[systemd-devel] unable to attach pid to service delegated directory in unified mode after restart

Mon Feb 21 17:07:58 UTC 2022

>
> Hmm? Hard requirement of what? Not following?
>
>
The hard requirement that my project has is that processes need to live
even if the daemon who forked them dies.
Roughly it is how a batch scheduler works: one controller sends a request
to my daemon for launching a process in the name of a user, my daemon
forks-exec it. At some point my daemon can be stopped, restarted, upgraded,
whatever but the forked processes need to always be alive because they are
continuing their work. We are talking here about the HPC world.

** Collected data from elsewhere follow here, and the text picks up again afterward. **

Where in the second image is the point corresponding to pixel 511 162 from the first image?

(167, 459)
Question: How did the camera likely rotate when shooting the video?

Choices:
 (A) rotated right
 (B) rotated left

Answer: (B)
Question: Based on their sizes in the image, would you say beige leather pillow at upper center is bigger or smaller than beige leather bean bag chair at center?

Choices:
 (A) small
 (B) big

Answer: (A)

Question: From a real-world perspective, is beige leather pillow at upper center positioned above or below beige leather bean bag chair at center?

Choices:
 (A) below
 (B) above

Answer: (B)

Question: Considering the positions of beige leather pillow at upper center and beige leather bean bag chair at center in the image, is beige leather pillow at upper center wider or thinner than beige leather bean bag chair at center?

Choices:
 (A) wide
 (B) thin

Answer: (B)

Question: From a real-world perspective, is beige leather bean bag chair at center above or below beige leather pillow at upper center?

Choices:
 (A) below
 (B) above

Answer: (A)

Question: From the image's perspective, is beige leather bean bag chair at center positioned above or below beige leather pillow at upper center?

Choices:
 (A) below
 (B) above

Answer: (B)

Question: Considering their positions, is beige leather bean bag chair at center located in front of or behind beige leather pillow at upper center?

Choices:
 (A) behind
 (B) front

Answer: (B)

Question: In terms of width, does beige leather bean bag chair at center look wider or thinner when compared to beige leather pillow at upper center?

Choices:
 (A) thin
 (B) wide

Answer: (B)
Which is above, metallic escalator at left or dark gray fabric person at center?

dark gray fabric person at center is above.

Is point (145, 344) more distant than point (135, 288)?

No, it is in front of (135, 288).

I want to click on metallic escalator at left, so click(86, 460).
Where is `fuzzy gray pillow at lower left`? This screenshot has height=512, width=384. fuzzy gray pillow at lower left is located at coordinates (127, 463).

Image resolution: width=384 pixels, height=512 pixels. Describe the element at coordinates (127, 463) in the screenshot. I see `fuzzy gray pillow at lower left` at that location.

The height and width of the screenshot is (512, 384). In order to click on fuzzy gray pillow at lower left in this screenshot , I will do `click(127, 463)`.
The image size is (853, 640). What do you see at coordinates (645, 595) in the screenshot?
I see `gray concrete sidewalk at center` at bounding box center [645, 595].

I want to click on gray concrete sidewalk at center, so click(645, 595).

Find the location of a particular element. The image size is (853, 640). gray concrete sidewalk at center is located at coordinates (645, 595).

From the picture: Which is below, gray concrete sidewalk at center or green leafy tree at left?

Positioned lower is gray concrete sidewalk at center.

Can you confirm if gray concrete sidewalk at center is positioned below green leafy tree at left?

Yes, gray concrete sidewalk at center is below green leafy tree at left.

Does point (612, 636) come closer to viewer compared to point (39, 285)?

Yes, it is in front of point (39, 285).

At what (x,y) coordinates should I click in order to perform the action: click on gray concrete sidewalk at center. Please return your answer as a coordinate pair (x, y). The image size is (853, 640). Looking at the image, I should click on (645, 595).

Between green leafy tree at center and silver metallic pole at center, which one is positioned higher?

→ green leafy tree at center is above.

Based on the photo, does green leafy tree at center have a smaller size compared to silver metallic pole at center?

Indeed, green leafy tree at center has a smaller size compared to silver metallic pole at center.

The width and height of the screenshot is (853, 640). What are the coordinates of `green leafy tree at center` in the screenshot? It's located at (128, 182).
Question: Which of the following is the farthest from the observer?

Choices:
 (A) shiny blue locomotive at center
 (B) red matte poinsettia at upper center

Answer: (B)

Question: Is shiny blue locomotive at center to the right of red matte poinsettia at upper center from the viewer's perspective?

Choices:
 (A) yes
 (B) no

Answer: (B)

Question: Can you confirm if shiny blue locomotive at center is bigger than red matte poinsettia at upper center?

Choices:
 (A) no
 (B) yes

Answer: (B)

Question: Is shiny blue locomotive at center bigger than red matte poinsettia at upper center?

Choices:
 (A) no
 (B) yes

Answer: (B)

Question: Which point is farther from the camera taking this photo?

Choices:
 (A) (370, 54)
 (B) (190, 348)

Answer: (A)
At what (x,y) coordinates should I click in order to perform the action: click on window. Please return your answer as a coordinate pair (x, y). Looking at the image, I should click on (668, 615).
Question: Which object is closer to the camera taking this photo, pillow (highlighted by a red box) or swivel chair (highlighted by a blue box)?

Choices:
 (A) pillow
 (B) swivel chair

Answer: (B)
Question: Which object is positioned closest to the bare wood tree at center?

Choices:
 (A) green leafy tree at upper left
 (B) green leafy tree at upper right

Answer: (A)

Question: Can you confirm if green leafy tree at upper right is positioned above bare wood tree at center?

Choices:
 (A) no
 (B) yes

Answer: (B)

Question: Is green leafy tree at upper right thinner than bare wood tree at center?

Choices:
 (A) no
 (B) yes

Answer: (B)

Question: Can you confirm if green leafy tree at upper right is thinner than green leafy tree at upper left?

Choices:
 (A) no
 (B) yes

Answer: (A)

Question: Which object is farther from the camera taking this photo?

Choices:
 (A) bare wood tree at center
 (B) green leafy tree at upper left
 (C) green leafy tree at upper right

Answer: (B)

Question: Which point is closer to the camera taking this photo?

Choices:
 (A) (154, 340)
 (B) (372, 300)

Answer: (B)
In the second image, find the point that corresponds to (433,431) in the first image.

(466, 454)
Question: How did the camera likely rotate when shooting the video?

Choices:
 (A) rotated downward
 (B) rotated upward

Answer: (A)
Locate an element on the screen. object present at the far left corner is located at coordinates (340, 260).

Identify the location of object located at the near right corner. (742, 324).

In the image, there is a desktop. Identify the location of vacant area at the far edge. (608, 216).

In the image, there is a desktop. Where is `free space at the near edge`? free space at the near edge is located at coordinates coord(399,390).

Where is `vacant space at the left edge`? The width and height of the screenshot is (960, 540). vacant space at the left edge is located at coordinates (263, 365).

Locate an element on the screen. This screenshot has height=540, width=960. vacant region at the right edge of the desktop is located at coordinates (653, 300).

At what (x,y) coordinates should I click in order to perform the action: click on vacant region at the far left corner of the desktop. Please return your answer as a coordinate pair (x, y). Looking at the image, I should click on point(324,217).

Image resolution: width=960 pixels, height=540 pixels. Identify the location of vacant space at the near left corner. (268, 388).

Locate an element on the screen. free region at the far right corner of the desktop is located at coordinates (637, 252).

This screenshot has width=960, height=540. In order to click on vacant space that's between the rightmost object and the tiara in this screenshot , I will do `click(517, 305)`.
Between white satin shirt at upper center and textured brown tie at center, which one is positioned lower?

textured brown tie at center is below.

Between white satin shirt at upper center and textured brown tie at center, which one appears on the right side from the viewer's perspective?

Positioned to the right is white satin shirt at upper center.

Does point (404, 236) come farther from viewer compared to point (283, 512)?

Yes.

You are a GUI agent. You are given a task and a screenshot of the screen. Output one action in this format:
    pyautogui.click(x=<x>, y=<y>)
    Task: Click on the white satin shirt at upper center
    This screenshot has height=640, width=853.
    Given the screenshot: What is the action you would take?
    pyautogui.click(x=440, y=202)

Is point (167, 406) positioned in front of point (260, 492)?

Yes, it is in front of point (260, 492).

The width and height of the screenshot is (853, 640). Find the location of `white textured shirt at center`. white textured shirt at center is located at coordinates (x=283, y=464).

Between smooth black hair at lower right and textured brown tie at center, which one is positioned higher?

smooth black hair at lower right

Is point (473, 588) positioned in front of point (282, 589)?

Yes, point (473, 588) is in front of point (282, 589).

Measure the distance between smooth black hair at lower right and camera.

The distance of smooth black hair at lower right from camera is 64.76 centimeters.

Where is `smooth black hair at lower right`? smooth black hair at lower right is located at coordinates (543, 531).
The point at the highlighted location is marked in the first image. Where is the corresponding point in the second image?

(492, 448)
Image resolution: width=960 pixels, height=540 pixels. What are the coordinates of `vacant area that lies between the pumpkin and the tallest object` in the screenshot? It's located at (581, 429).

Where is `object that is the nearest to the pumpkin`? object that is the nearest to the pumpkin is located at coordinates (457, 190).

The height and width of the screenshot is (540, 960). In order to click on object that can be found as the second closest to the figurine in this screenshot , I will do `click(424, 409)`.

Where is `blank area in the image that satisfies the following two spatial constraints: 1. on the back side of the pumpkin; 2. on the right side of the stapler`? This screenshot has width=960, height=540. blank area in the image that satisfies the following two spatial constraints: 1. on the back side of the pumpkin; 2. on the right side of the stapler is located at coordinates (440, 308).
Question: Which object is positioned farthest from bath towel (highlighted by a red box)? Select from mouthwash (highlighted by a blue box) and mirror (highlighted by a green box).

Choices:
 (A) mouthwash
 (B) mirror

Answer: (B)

> You are leaving processes around when your service dies/restarts?
>

Yes.

> That's a bad idea typically, and a generally a hack: the unit should
> probably be split up differently, i.e. the processes that shall stick
> around on restart should probably be in their own unit, i.e. another
> service or scope unit.
>

So, if I understand it correctly you are suggesting that every forked
process must be started through a new systemd unit?
If that's the case it seems inconvenient because we're talking about a job
scheduler where sometimes may have thousands of forked processes executed
quickly, and where performance is key.
Having to manage a unit per each process will probably not work in this
situation in terms of performance.

The other option I can imagine is to start a new unit from my daemon of
Type=forking, which remains forever until I decide to clean it up even if
it doesn't have any process inside.
Then I could put my processes in the associated cgroup instead of inside
the main daemon cgroup. Would that make sense?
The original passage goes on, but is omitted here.